Las personas huyen de su lugar de
origen porque son obligados y se desplazan para escapar de las bombas que
destruyen su paz y su identidad. Huyen con la esperanza que los dejen llegar a puerto
seguro y su prosperidad de frutos sin mortificarse y sin que haya más muertos
que lamentar.
Las horas pasan provocando hambre
y sed, la incertidumbre se vuelve gigantesca y el camino parece que no tiene
final. La verdad es que todos buscan un refugio de aquello que los amenaza. Así
son los hombres y mujeres que no quieren quedarse esperando la muerte de sus
sueños y de su impulso a seguir adelante.

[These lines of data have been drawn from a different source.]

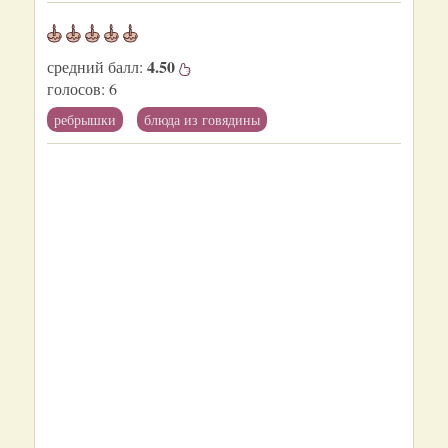
4.50
средний балл:
голосов:
6
ребрышки
блюда из говядины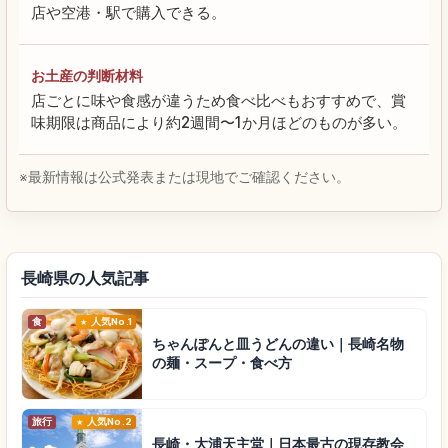
店や空港・駅で購入できる。
お土産の判断材料
店ごとに味や食感が違うため食べ比べもおすすめで、賞
味期限は商品により約2週間〜1か月ほどのものが多い。
※最新情報は公式発表または現地でご確認ください。
長崎県の人気記事
食
人気No.1
ちゃんぽんと皿うどんの違い｜長崎名物
の麺・スープ・食べ方
旅行
人気No.2
長崎・大浦天主堂｜日本最古の現存教会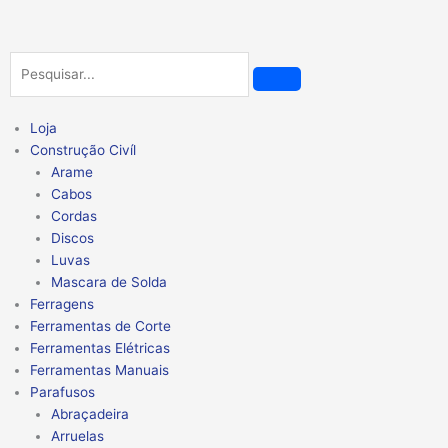
Ir
para
o
Pesquisar
conteúdo
Loja
Construção Civíl
Arame
Cabos
Cordas
Discos
Luvas
Mascara de Solda
Ferragens
Ferramentas de Corte
Ferramentas Elétricas
Ferramentas Manuais
Parafusos
Abraçadeira
Arruelas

He sido un refugiado, he sido
rasguñado por las garras de la alevosía y mordido por la ambición de unos
cuantos, he sido un manojo de nervios y un sujeto que ha sido sometido al
engaño, por eso decidí desplazarme a territorio seguro y donde el amor no sería
un factor de chantaje, me costó romper el cascaron que forje con todos los
adjetivos que no eran ciertos, me arme de valor y di el primer paso para salir
de la pobreza espiritual , sacie mi hambre y esta provoco que me uniera a la
revuelta de que podemos hacer la diferencia y tener un mundo mejor. Comí todo
lo que pude, aquel manjar fue exquisito y mi mundo de ideas se volvió un mundo
obeso y ahora intento bajar aquel sobrepeso de historias con ayuda de las
letras.
Mis harapos se convirtieron en
una bandera de optimismo, cambie mi rebeldía por motivos para sonreír y no
darme por vencido, agradezco a todos esos guerreros que dieron cobijo y fuerza,
superamos diferencias, lamentamos perdidas y ahora somos seres que logran vivir
sin complejos y ahora no huimos del pasado simplemente estamos orgullosos de él.

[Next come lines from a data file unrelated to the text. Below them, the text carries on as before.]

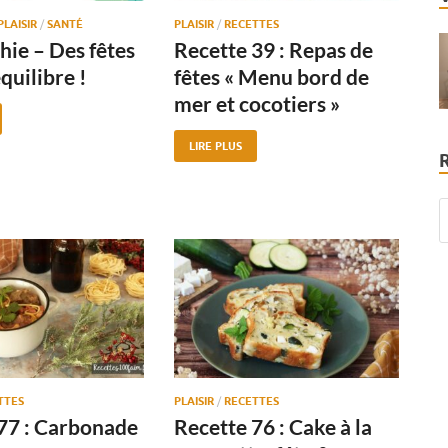
PLAISIR
/
SANTÉ
PLAISIR
/
RECETTES
hie – Des fêtes
Recette 39 : Repas de
quilibre !
fêtes « Menu bord de
mer et cocotiers »
LIRE PLUS
TTES
PLAISIR
/
RECETTES
77 : Carbonade
Recette 76 : Cake à la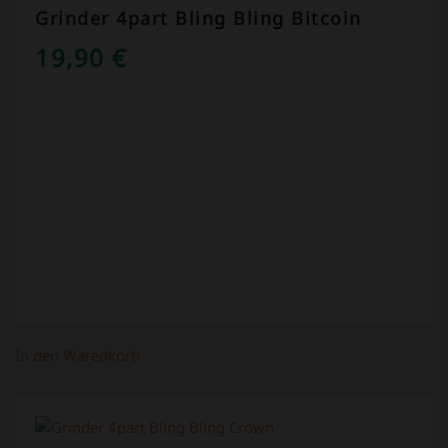
Grinder 4part Bling Bling Bitcoin
19,90
€
In den Warenkorb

Imagínense ahora todos esos refugiados
que van formando una estela de hermandad, todos esos seres quieren sobrevivir a
la tiranía impuesta por aquellos que no quieren girar la cabeza y contemplar el
sufrimiento, ellos son los obreros que hacen que historias de vida se vuelvan
en un peregrinar arduo pero quizá en algún
tiempo sabremos de historias que nos harán reflexionar.
La vida pone pruebas y eso cambia trayectos que estremecen al más
duro de corazón pero no cabe duda que todo lo que se separa se vuelve a unir,
porque el tiempo es un gran aliado que da alivio y nos abre los ojos para dar
un nuevo respiro. En ocasiones no podemos permanecer en un mismo sitio porque
las condiciones nos obligan a luchar y comprender que somos energía que fluye.
Hoy puedo decir que mi
experiencia me hace pensar que todo es posible y que no se puede ser indiferente
con la vulnerabilidad del mundo porque siempre habrá razones para estar agradecido
y siempre habrá batallas en donde saldremos raspados pero victoriosos y existirán
guerras en dónde debemos permaneces ocultos hasta que la tempestad pase a
segundo término y los momentos de felicidad serán tantos que debemos compartir
para que nuestro eje no se llene de maldad.
Hay quien tiene la dicha de no
haber sido refugiado y que bueno por ellos pero siempre debemos estar
preparados para lo que venga y no quejarse porque la vida no para y por lo
tanto nosotros tampoco debemos de detenernos.